# Pictures of Biggie



## Sharm1 (Apr 19, 2012)

Here are some pictures of Biggie

[attachment=4259]
[attachment=4258]
[attachment=4256]
[attachment=4257]
[attachment=4255]
[attachment=4260]


----------



## teguboy77 (Apr 19, 2012)

Nice red tegu keep up he good care.Thx for sharing.


----------



## Sharm1 (Apr 19, 2012)

Thanks. I'm doing my best


----------



## JohnMatthew (Apr 19, 2012)

Great pictures, thanks!


----------



## LizardzRock (Apr 19, 2012)

It is always great to see such great pics. Especially of them cuddling and sleeping with their family.
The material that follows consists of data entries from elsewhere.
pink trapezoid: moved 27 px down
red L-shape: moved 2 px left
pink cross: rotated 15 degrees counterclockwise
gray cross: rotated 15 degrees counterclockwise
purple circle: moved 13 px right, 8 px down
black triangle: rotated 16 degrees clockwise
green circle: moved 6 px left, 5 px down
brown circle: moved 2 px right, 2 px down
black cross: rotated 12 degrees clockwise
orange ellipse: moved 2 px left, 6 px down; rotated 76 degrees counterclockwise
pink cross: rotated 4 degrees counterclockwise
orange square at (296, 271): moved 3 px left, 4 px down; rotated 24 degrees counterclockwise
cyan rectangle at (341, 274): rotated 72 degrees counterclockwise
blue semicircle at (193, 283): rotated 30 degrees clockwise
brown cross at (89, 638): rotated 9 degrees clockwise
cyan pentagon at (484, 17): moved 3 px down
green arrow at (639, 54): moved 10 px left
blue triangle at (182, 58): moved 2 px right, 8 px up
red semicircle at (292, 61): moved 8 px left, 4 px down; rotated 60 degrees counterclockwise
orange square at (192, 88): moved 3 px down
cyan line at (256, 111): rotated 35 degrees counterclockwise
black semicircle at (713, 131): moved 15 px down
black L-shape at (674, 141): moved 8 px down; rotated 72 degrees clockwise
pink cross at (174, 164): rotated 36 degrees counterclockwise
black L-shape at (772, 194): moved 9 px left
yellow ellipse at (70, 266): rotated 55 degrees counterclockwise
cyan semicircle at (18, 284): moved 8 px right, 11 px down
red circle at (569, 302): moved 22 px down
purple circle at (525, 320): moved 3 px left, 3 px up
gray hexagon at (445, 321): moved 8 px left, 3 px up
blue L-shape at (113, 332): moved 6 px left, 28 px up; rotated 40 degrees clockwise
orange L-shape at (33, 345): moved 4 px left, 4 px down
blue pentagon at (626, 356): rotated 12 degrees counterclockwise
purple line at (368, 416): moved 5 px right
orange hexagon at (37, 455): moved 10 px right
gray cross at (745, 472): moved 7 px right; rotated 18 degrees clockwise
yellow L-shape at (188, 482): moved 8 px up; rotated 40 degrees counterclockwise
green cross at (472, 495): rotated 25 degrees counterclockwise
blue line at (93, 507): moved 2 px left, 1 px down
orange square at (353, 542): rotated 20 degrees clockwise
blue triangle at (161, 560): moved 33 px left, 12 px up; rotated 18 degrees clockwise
Thanks for sharing


----------



## monstruo-the-tegu (Apr 19, 2012)

did you name him after biggie smalls anyways he looks good really good actually


----------



## glk832 (Apr 20, 2012)

That pic with the babe is priceless


----------



## Sharm1 (Apr 20, 2012)

I actually named him Biggie because it means big in sranang tongo (the language they speak in suriname)
(my dog is called dagu because it means dog in sranang tongo )

I'm half dutch half surinam, that's why i usually give surinam names to my pets.

and thanks for the nice comments.


----------



## larissalurid (Apr 20, 2012)

Beautiful tegu :3


----------



## NorCalAl (Apr 20, 2012)

Nice pics and a beautiful boy!


----------



## Aardbark (Apr 20, 2012)

Thats one happy tegu.

The one with the baby is nice, but I really like the one with the mouse. I love how he is looking at the camera as if to say, "Hay, this is my mouse, and your not getting it."


----------



## Little Wise Owl (Apr 23, 2012)

Gorgeous Red. I'm so jealous... My Red hates me.


----------



## HeatherN (Apr 23, 2012)

What a love, top tier red! It kinda looks like he has some sort of eyeliner or eyelashes, no offense or anything, he's a handsome boy


----------



## Sharm1 (Apr 24, 2012)

You are not the only one who said that about his eyes. I dunno about other red's but mine certainly has been using eyeliner  Check this photo and you'll see even better (its somewhat out of focus, but you get the idea).

And Little Wise Owl: My b/w one hated me too. He scared the **** out of me hahaha. I'm happy that this one already was tame when I bought him


----------



## naturboy87 (Apr 24, 2012)

Grate pic to cool ....


----------



## chelvis (Apr 24, 2012)

Wow thats a monster. Great photos!!!


----------



## Sharm1 (Apr 26, 2012)

another one i just had to share

[attachment=4271]

my daughter liked it...until he climbed up to her head haha


----------



## tegtaker007 (May 15, 2012)

Man he looks awsome. I cant wait until my red gets that size! Good looking tegu!


----------



## JoeTurtleKing (May 21, 2012)

Such a beautiful tegu 

Sent from my HTC EVO 3D using Tapatalk 2


----------



## Kimmie (May 22, 2012)

nice boy you got there!


----------



## chriswizz (May 22, 2012)

Sharm1 said:


> another one i just had to share
> 
> 
> 
> my daughter liked it...until he climbed up to her head haha


hes gorgeous, he looks huge sat on her, cant wait to add one to my collection.


----------